When I am travelling in alternating directions and winding the chute
from left-to-right-to-left, the last thing I want is more friction. I
apply lithium grease to the base of the chute, the worm gear and
to the eye bolt that supports the handle shaft to make these parts
all turn as freely as possible. Ideally, I'd introduce a speed-handle
action to the chute mechanism in order to achieve maximum chute
travel from minimum hand motion.

I get the impression that some operators believe that the chute
is pushed out of position by the force of snow travelling through
it. I can't speak for all machines, but on the machines I have
used, this is not the case. It won't be the case for any machine
where there is a worm gear in the linkage - the driven gear can
not drive back through the worm gear.

Instead, on my machine(s) the chute moves because of the weight
of the offset handle, assisted by the vibration of the engine and
the jostling of uneven terrain. Provide a counter-weight for the
handle and, once set, the chute stays in place while the effort
for chute directional changes is minimized.

.


----------



## WingMan55 (Nov 24, 2014)

Nice GMH. The nylon blocks looks like another good solution. 

As far as rotating the eyebolt, you can see that I have already, and it did work for a short time until the bushing wore down again. 

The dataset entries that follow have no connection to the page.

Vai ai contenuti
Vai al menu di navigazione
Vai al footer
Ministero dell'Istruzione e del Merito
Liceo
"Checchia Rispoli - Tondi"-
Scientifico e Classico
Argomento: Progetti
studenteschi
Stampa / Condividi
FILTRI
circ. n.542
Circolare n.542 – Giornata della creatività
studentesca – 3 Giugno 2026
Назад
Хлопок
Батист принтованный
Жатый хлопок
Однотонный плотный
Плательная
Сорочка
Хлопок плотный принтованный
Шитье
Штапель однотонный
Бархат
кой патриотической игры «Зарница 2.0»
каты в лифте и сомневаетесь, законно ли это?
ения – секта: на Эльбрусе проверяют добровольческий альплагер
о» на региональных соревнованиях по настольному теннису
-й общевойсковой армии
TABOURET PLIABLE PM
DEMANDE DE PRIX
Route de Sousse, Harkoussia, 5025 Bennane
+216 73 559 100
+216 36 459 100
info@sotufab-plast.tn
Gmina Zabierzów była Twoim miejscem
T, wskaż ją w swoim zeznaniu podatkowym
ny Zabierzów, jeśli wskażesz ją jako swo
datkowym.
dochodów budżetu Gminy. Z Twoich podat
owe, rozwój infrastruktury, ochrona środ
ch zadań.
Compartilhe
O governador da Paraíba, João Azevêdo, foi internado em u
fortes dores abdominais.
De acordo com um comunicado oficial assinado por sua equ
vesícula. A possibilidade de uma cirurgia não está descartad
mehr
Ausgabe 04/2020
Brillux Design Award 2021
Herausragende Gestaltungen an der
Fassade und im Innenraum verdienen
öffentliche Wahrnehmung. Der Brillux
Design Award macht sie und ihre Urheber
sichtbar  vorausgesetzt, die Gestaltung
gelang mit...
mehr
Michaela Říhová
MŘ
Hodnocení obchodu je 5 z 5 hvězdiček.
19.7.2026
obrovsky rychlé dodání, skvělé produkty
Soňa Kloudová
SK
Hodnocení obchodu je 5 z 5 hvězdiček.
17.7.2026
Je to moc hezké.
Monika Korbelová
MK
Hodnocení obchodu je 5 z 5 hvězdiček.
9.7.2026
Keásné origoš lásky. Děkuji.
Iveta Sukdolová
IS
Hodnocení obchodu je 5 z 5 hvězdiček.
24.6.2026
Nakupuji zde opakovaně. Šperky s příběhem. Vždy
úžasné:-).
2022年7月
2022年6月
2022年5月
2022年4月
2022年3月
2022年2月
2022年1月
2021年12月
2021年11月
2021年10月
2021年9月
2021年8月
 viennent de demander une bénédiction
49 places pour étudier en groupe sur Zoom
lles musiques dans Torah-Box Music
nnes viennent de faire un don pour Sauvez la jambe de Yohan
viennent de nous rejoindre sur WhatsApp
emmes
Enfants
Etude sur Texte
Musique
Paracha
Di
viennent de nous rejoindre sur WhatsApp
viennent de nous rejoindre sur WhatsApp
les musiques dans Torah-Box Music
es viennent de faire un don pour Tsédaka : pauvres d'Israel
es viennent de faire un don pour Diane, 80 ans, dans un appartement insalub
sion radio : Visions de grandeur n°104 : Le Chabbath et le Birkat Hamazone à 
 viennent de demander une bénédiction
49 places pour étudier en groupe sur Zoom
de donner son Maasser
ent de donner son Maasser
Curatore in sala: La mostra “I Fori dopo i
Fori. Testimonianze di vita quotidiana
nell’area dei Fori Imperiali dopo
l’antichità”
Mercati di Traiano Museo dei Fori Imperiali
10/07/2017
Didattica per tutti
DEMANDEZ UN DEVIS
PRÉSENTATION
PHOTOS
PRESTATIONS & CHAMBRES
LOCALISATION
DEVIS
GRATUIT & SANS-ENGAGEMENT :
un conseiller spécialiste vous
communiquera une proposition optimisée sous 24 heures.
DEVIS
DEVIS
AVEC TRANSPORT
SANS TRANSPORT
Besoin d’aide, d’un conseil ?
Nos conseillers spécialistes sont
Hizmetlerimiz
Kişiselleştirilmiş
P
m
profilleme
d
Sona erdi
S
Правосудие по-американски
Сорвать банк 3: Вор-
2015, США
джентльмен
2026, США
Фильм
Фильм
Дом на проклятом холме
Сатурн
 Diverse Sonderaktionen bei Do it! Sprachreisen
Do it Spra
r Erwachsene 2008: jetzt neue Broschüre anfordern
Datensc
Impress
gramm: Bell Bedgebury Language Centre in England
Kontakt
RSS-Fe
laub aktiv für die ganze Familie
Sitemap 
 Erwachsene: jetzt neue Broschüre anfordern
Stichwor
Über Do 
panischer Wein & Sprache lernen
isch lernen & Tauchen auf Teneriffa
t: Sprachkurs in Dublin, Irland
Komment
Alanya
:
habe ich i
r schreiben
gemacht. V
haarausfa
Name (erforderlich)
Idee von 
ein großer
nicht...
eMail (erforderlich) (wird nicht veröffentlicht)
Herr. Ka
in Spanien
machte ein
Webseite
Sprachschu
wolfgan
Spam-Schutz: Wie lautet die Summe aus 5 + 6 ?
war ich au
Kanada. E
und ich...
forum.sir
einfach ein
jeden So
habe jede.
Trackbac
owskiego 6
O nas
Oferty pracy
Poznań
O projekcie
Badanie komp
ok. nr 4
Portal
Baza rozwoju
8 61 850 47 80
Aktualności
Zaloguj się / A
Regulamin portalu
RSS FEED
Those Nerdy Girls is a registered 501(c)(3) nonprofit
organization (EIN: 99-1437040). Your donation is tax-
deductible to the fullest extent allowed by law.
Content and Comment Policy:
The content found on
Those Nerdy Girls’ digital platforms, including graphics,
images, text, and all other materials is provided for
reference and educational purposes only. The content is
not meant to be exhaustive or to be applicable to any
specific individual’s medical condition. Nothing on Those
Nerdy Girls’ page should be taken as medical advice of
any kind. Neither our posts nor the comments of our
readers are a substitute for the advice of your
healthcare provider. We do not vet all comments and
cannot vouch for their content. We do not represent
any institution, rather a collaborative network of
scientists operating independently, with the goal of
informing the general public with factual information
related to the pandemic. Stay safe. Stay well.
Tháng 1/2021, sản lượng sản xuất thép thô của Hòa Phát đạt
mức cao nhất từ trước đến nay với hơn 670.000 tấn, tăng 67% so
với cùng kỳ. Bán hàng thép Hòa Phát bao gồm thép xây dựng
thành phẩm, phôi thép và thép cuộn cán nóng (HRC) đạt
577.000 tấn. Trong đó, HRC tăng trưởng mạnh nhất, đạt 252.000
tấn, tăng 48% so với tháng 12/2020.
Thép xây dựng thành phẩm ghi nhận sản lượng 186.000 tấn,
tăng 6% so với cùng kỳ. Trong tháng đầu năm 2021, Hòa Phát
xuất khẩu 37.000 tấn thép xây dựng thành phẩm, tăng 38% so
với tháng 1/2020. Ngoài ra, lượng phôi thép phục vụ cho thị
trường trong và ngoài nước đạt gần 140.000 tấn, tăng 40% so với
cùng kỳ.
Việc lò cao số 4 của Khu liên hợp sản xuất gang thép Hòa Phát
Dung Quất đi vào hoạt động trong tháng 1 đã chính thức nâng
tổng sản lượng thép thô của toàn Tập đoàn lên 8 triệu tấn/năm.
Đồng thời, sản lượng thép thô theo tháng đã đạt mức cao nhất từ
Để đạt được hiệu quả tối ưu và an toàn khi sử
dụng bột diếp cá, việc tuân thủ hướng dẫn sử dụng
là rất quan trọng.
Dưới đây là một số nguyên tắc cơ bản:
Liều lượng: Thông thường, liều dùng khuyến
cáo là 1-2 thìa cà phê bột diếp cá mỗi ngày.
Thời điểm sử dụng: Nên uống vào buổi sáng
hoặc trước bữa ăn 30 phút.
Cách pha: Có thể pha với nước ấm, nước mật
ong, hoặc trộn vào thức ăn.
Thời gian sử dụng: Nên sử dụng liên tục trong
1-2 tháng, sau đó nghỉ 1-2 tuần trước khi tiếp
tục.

Eddycur, yes with the bungee cord it adds more friction to stop the turning, however, the cloth on the outside of the cord provides just enough drag without making the chute much harder to turn than the original bushing. It's not noticable at all. I tried a bungee cord w/o the cloth and it bound up so much that it tried to wrap around the shaft of the handle. Plus this also worked on my 1978 Ariens that did not have the rubber bushing and relied on a worm gear (which after 20 + years also wore down too much).

(Actually I'm not sure the rubber bushing is supposed to act as a 'brake'. I think it is used more just to keep the handle shaft from rattling.)

On both machines I had/have it was/is a combination of the handle weight (as you said Eddycur) and the parts wearing out over time. The worm gear setup on the Ariens just vibrated enough to let the weight of the handle wiggle it down as you were going along.

The key is to find a cord that will stretch just enough to hold. I actually shortened the cord that you see in the photo until I got the correct 'grip'.

Glad to have given back to the forum!


----------



## GMH (Dec 31, 2013)

EddyCurr said:


> the chute moves because of the weight
> of the offset handle,
> 
> .


Yes, this is the problem. I used plastic blocks because I had them and it was convenient to mount them on my machine. Wood may work just as well. Mine still rotates effortlessly. It works so well that I am going to mount them permanently with bolts and nylock nuts instead of the hose clamps.


----------



## John the canadian (8 d ago)

WingMan55 said:


> Here is a simple fix that I have used on two of my snowblowers. It's inexpensive (or free if you already have a bungee cord) and works great.
> 
> View attachment 28217


Thank you for this idea. it's good for my Yardworks LH358 2006.


----------